At the current liabilities level of CA$410.99M liabilities, it appears that the company has been able to meet these obligations given the level of current assets of CA$2.14B, with a current ratio of 5.2x. However, a ratio greater than 3x may be considered as too high, as CCO could be holding too much capital in a low-return investment environment.

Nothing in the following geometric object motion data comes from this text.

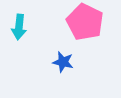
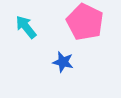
cyan arrow: moved 7 px right; rotated 135 degrees clockwise
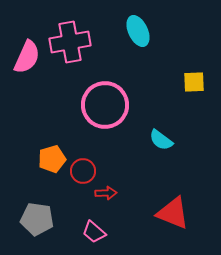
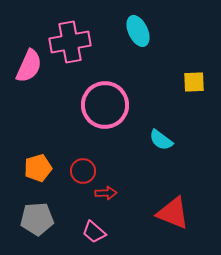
pink semicircle: moved 2 px right, 9 px down
orange pentagon: moved 14 px left, 9 px down
gray pentagon: rotated 12 degrees counterclockwise
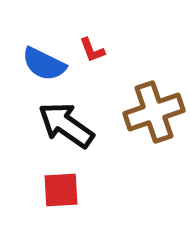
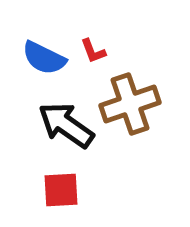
red L-shape: moved 1 px right, 1 px down
blue semicircle: moved 6 px up
brown cross: moved 24 px left, 8 px up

TSX:CCO Historical Debt Jun 20th 18

Can CCO service its debt comfortably?

With a debt-to-equity ratio of 30.38%, CCO’s debt level may be seen as prudent. This range is considered safe as CCO is not taking on too much debt obligation, which can be restrictive and risky for equity-holders. CCO’s risk around capital structure is low, and the company has the headroom and ability to raise debt should it need to in the future.

Next Steps:

CCO’s debt level is appropriate for a company its size, and it is also able to generate sufficient cash flow coverage, meaning it has been able to put its debt in good use. In addition to this, the company exhibits proper management of current assets and upcoming liabilities. Keep in mind I haven’t considered other factors such as how CCO has been performing in the past. You should continue to research Cameco to get a better picture of the stock by looking at:

  1. Future Outlook: What are well-informed industry analysts predicting for CCO’s future growth? Take a look at our free research report of analyst consensus for CCO’s outlook.
  2. Valuation: What is CCO worth today? Is the stock undervalued, even when its growth outlook is factored into its intrinsic value? The intrinsic value infographic in our free research report helps visualize whether CCO is currently mispriced by the market.
  3. Other High-Performing Stocks: Are there other stocks that provide better prospects with proven track records? Explore our free list of these great stocks here.

To help readers see pass the short term volatility of the financial market, we aim to bring you a long-term focused research analysis purely driven by fundamental data. Note that our analysis does not factor in the latest price sensitive company announcements.

The author is an independent contributor and at the time of publication had no position in the stocks mentioned.